TABLE 4. Comparison of performance indicators of different models.

Figure 8 illustrates the results of measured and estimated earthwork excavation amount by BO optimization models. Regarding the test set, the BO-GBRT model virtually better captures the evolution of the earthwork excavation amount. R_e appear to be randomly distributed around zero. Figure 9 represents the distribution curves of the measured and estimated earthwork excavation amount. The estimation values of the BO-GBRT model are most similar to the measured earthwork excavation amount distribution curve, and the estimated range basically covers the actual scope (i.e., 28∼36 t). Figure 10 shows the comparison of the measured and estimated earthwork excavation amount. It can be seen that the estimated and measured earthwork excavation amount of the four models are basically distributed around the 1:1 line.

FIGURE 8

FIGURE 8. Measured and estimated earthwork excavation amount: (A) BO-GBRT; (B) BO-SVM; (C) BO-AdaBoost; (D) BO-RF.

FIGURE 9

FIGURE 9. Distribution curves of the measured and estimated earthwork excavation amount: (A) BO-GBRT; (B) BO-SVM; (C) BO-AdaBoost; (D) BO-RF.

FIGURE 10

FIGURE 10. Comparison of the measured and estimated earthwork excavation amount: (A) BO-GBRT; (B) BO-SVM; (C) BO-AdaBoost; (D) BO-RF.

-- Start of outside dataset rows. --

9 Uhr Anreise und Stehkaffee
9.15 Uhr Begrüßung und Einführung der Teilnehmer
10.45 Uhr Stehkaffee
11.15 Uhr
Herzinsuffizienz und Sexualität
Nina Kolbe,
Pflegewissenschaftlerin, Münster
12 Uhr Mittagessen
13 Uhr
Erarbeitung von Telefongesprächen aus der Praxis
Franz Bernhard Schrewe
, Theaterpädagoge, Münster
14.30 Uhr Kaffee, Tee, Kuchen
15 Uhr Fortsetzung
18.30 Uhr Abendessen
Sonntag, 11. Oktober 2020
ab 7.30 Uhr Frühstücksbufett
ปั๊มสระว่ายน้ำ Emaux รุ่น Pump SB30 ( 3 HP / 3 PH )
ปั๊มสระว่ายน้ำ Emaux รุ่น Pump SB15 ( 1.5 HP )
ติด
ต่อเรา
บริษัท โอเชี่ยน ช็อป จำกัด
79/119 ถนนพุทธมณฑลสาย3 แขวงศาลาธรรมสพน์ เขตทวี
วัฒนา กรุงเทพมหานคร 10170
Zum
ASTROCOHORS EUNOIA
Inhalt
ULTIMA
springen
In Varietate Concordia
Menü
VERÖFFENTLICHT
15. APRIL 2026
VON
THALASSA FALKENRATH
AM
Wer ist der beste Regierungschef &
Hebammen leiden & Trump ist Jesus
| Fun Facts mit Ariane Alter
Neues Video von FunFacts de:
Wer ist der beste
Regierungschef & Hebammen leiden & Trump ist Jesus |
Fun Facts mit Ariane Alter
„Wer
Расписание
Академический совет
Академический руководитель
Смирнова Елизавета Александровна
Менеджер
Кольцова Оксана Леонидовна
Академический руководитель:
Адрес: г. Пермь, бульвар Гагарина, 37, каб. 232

The anticipated results show that the estimation effect of the four Bayesian optimized models is similar and all have good estimation effect. However, considering the evaluation indicators of RMSE, MAE, R_e, and the distribution curves of the measured and estimated values, the proposed BO-GBRT model can better estimate the earthwork excavation amount during shield tunnel excavation.

4.2 Parameters importance

In order to evaluate the impact of input features on earthwork excavation amount, this section uses the GBRT to obtain the feature importance. The principle of this method is to evaluate the importance of each input variable by comparing the variable importance measure (VIM) of the Gini index calculated by the decision trees (Otchere et al., 2022). The main calculation formula of VIM is as follows:

G I_{m} = 1 - \sum_{k = 1}^{|K|} p_{m k}^{2} (12)

V I M_{i j} = G I_{m} - G I_{l} - G I_{r} (13)

where $G I_{m}$ is the Gini index of m features; k is the number of features in dataset; p_mk is the proportion of k in node m; GI_l and GI_r represent the Gini index of the first and second new nodes after bifurcation. The VIM of X_j in the ith decision tree is:

V I M_{i j} = \sum_{m \in M} V I M_{j m} (14)

If there are n decision trees in GBRT model, then:

V I M_{j} = \sum_{i = 1}^{n} V I M_{i j} (15)

The value range of VIM is 0∼1. The higher the VIM value, the greater the influence of the input parameters on the earthwork excavation amount.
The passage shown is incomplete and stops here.